**Supplied entries**
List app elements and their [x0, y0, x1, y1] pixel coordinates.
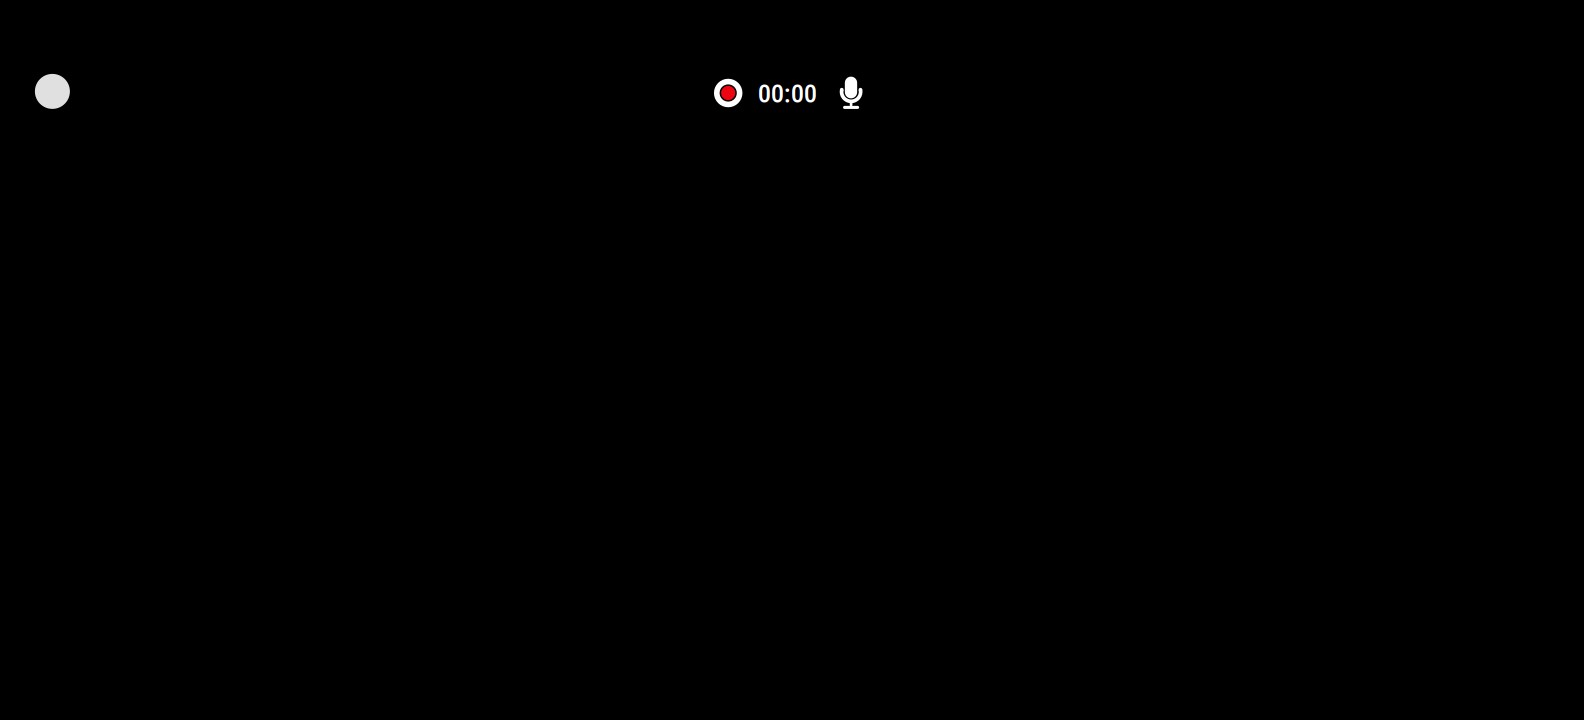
...
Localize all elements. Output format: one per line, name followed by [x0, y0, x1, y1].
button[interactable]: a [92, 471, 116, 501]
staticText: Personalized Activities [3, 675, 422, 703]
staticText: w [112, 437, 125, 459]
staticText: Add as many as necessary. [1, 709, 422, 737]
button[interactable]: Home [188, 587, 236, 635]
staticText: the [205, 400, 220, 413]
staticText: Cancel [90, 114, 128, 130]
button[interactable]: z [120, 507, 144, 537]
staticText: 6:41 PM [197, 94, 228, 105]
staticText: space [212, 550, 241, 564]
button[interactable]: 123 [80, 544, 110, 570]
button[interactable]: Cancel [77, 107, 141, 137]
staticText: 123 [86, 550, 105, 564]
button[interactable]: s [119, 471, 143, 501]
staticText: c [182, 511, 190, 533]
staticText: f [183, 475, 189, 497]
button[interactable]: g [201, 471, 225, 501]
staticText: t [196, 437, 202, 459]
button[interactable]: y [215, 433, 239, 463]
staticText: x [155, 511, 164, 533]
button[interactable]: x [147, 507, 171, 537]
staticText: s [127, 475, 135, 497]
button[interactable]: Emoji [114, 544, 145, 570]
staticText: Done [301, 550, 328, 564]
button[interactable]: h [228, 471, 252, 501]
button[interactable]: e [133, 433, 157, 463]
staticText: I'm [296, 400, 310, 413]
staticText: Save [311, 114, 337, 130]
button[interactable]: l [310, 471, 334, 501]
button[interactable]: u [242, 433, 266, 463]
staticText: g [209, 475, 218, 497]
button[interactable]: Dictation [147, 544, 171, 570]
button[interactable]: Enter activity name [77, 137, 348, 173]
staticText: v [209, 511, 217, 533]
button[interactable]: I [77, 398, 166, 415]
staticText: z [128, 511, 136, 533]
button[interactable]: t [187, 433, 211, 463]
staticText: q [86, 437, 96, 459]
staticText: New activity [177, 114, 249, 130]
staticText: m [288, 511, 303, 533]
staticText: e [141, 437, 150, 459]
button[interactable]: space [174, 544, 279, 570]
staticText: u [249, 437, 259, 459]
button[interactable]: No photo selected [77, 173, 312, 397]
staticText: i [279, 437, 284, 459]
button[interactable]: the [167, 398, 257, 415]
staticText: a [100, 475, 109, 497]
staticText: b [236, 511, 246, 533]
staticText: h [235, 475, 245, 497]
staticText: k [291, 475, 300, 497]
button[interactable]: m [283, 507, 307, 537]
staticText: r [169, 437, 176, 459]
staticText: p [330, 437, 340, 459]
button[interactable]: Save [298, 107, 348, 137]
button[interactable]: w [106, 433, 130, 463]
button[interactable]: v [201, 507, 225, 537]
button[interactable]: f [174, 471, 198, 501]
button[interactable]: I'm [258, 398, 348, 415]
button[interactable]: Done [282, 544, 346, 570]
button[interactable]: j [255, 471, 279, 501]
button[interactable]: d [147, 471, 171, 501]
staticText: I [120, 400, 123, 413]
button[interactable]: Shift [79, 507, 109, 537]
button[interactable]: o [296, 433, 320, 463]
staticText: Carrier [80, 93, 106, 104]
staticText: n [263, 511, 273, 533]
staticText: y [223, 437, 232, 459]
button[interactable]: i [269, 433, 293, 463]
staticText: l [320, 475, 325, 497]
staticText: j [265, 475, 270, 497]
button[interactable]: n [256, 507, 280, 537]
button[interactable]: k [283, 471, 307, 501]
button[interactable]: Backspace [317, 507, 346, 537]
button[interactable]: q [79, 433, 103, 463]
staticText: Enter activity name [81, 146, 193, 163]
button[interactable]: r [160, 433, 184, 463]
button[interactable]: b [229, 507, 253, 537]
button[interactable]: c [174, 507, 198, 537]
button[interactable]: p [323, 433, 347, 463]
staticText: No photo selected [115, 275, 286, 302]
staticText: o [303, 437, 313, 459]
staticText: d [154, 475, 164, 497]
---
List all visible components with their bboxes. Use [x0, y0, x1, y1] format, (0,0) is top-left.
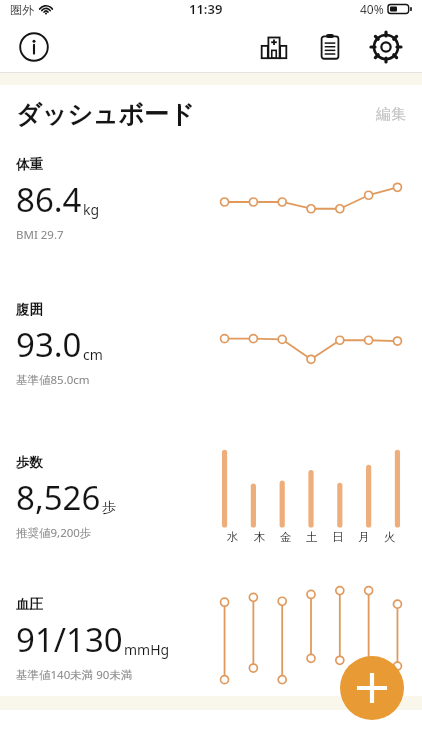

**Exercise goal**
In the records above, how many lines hold "List"? Only the number is wanted.

**Task response**
2